Problem/Motivation
The issue involved the menu_mask variable being empty, resulting in WSOD. This sometimes could result in the inability to install D7/D6.
Proposed resolution
The proposed solution in #33 explains the problem occurring when "2 requests come in at exactly the same time and menu_masks variable is not defined", resulting in the lack of a request lock and the variable remaining undefined. Proposed solution in #53 is RTBC.
Remaining tasks
Comments by mikeytown in #57 in response to webchick in #55 to clarify the solution in the patch comment need review.
User interface changes
none
API changes
none
Original report by [username]
I haev seen too many requests to this and now it came to me that there is a way to rebuild without running a query to see whether router is empty.
Comments
Comment #1
chx CreditAttribution: chx commentedComment #2
moshe weitzman CreditAttribution: moshe weitzman commentedlooks good to me, and auto-recovers when you get into a nasty situation of your site going permanent WSOD.
Comment #3
chx CreditAttribution: chx commentedFor D6 too.
Comment #4
Gábor HojtsyWhy should this happen in the middle of an API function?
Comment #5
chx CreditAttribution: chx commented'Cos if the menu build does not happen (or fail) then your masks will be empty -- and this is the only case when your masks can be empty -- so it's a good time and time place to try to recover.
Comment #6
pwolanin CreditAttribution: pwolanin commentedAs an alternative, can we set the variable that says a rebuild is needed and maybe hard code a few masks in for this just this page request?
Comment #7
pwolanin CreditAttribution: pwolanin commentedhow about this? A quick test shows it works if the masks are deleted/emptied.
Comment #8
alexanderpas CreditAttribution: alexanderpas commented+1 to #1 nice patch, also fixes #307937: MYSQL Syntax error on installation with pre-filled tables
-1 to #7, that just looks ugly...
Comment #9
chx CreditAttribution: chx commentedso how do we proceed?
Comment #10
alexanderpas CreditAttribution: alexanderpas commentedhow about RTBC on the #1 patch?
Comment #11
robertDouglass CreditAttribution: robertDouglass commentedI've been bitten by this bug. Subscribe. Will review.
Comment #12
webchickI can't currently install D7 because of this, which is seriously impeding my ability to commit patches. ;) It'd be nice of chx/pwolanin could have a discussion about the best way to proceed.
Comment #13
alexanderpas CreditAttribution: alexanderpas commentedwebchick, did applying #1 fixed it for you?
Comment #14
dropcube CreditAttribution: dropcube commentedIt's happening for me every time I try to install D7 after the DBTNG patch. Would be good to find what is causing the issue, for what reason the menu rebuild does not happen during a fresh installation. Subscribing.
Comment #15
catchI've had this on occasion but not been able to consistently reproduce.
Comment #16
chx CreditAttribution: chx commentedGive me file level access to some place where I can reproduce something and I will figure out. I can't help a bug I can't see.
Comment #17
pwolanin CreditAttribution: pwolanin commentedPeople have seen this on D6 and D7, so it's some kind of race condition I think. But I'm at a loss as to what.

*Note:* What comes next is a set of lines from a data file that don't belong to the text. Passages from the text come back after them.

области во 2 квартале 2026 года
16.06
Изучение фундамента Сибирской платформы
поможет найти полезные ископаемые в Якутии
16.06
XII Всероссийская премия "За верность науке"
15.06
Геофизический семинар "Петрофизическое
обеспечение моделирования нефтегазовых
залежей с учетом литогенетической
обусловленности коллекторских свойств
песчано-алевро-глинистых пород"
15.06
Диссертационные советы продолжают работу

Actually, the D7 code has a flaw that's partly fixable... let me go find it.
Comment #18
pwolanin CreditAttribution: pwolanin commentedsome of the D7 problems may be fixed by this: http://drupal.org/node/238760#comment-1023094
Comment #19
alexanderpas CreditAttribution: alexanderpas commentedchx: see #307937: MYSQL Syntax error on installation with pre-filled tables for a way to forcefully reproduce this bug...
Comment #20
dropcube CreditAttribution: dropcube commented@alexanderpas: I can not reproduce the bug with the instrucctions there, the first step is "instal site normally", how is that if I can not even install Drupal. The error appeared during the installation process.
Comment #21
pwolanin CreditAttribution: pwolanin commentedI think this is a simpler way to achieve what chx's patch does in #1. With this patch in place, I can variable_del the menu masks via a PHP node and life goes on normally. Without the patch, Drupal dies until I hit update.php or otherwise manually force a menu rebuild.

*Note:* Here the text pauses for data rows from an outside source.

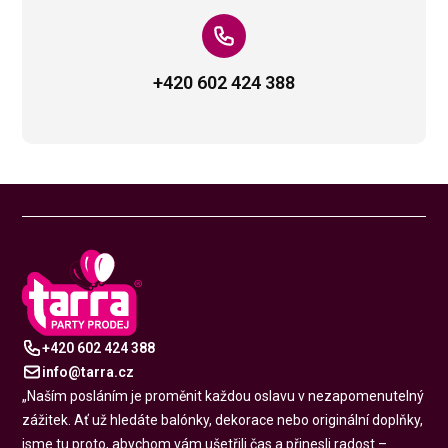
+420 602 424 388
Play
+420 602 424 388
info@tarra.cz
„Naším posláním je proměnit každou oslavu v nezapomenutelný
zážitek. Ať už hledáte balónky, dekorace nebo originální doplňky,
jsme tu proto, abychom vám ušetřili čas a přinesli radost –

Patch is against 6.x, though applies to 7.x also with offset.
Comment #22
chx CreditAttribution: chx commentedMasterstroke.
Comment #23
pwolanin CreditAttribution: pwolanin commentedwith added code comment
Comment #24
alexanderpas CreditAttribution: alexanderpas commentedeven better!
Comment #25
alexanderpas CreditAttribution: alexanderpas commentedmarked #280015: cannot install drupal - menu_router error as duplicate.
Comment #26
webchickOk, I committed this. I've run into this bug before, and it's good to have a fix in. However, I'd LOVE to figure out WHY this happens so we can fix the underlying issue. Talking to Peter and chx though it doesn't sound like it's so easy to determine since it's very erratic.

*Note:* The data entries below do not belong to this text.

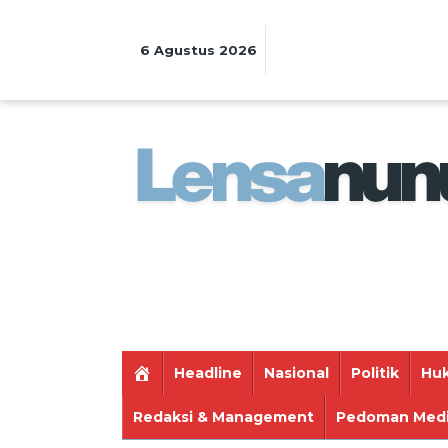
Lewati
ke
konten
6 Agustus 2026
Headline
Nasional
Politik
Huk
Redaksi & Management
Pedoman Medi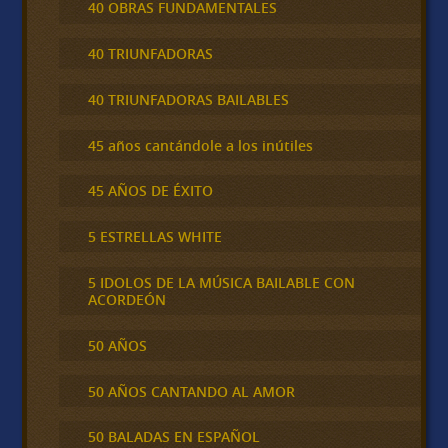
40 OBRAS FUNDAMENTALES
40 TRIUNFADORAS
40 TRIUNFADORAS BAILABLES
45 años cantándole a los inútiles
45 AÑOS DE ÉXITO
5 ESTRELLAS WHITE
5 IDOLOS DE LA MÚSICA BAILABLE CON
ACORDEÓN
50 AÑOS
50 AÑOS CANTANDO AL AMOR
50 BALADAS EN ESPAÑOL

Moving down to 6.x for consideration.
Comment #27
Gábor HojtsySeconded webchick's comment on the fact that it would be better to know the underlying cause. Committed to 6.x now as a stop-gap solution.
Comment #28
Anonymous (not verified) CreditAttribution: Anonymous commentedAutomatically closed -- issue fixed for two weeks with no activity.
Comment #29
Yura Filimonov CreditAttribution: Yura Filimonov commentedSince you have marked #307937 as a duplicate of this issue, I'll let you know that:
- I have tried installing Drupal 6.6, downloaded recently on WAMP 2.0c
- during the installation, I get the MySQL syntax error described in #307937
- if the installation is successful (happened once), after the site times out on anything, the menu isn't completely built
My cookies are enabled and PHP memory limit is set to 128Mb.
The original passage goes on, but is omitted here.